Limitations of one case study

All of this said, be cautious about making generalizations from a single case study. For example, an aberration occurred in regard to maintenance costs of Woodway treadmills: All treadmill units had a defect that resulted in their being replaced by the manufacturer. Certainly, this would affect the long-term costs of Woodway treadmills, but this implication could be extended to any product. Volume purchasing can also affect initial costs and influence the level of service a vendor might provide. A case study only gives a thumbnail sketch of the larger picture. Despite the limitations of a case study, it can also be concluded that cardiovascular equipment is far more expensive to both purchase and maintain when compared to strength equipment. It can also be concluded that initial costs of commercial exercise equipment are only a part of the long-term expenses associated with ownership.
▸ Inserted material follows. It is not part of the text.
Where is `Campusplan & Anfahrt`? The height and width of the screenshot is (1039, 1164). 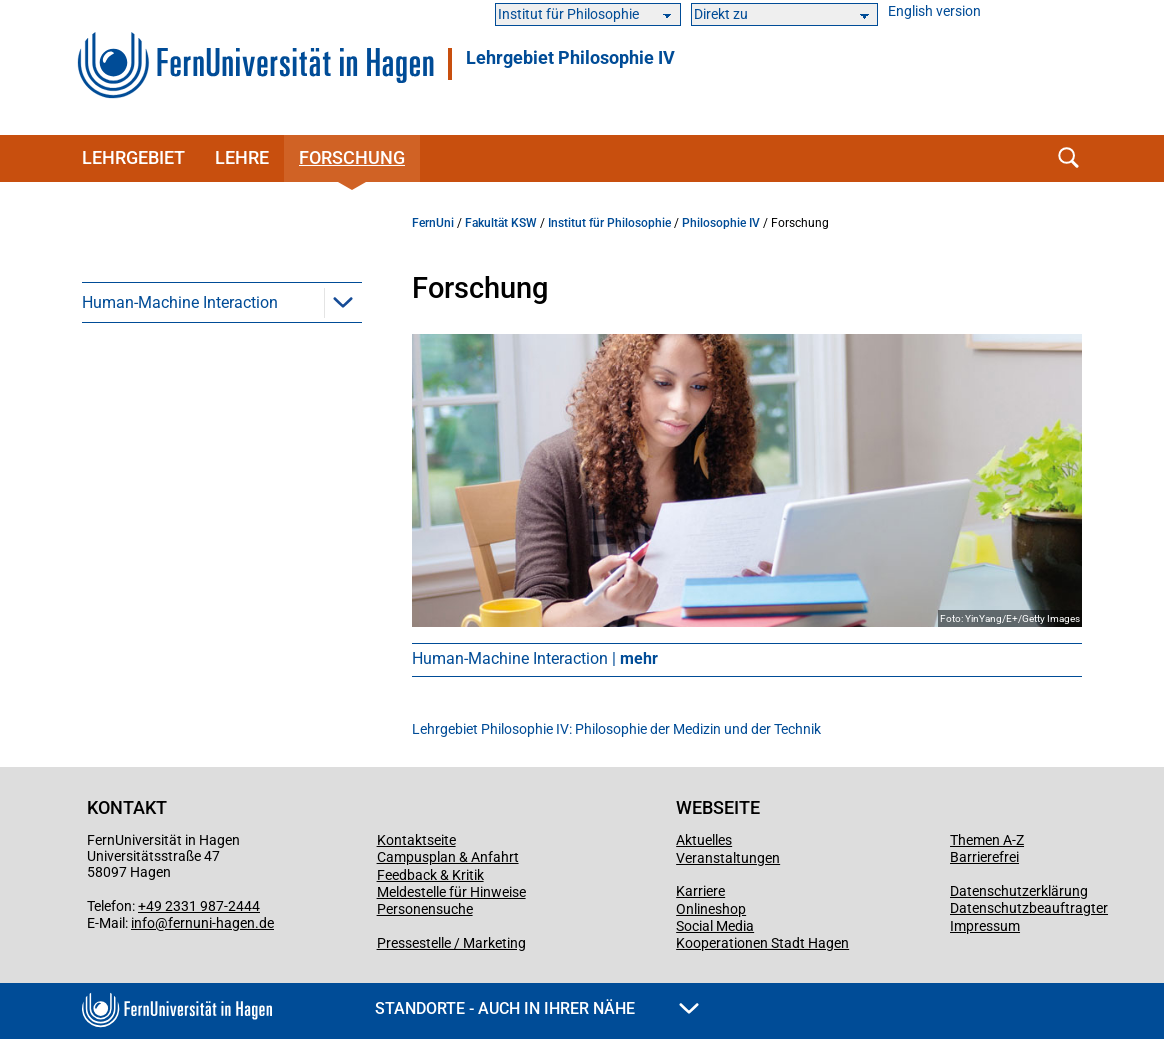 Campusplan & Anfahrt is located at coordinates (448, 857).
Maintenance is a cost consideration, whether it is accomplished by in-house staff or by outsourcing to maintenance professionals. Repairs under warranty can reduce costs for a short period of time, but eventually must be borne by the owner. And, repairs can be made by the manufacturers or local vendors, and in this case study, the local vendors were far superior to the manufacturers in response time and quality of service. Again, caution should be exercised about comparisons of different manufacturers on the basis of such a limited sample.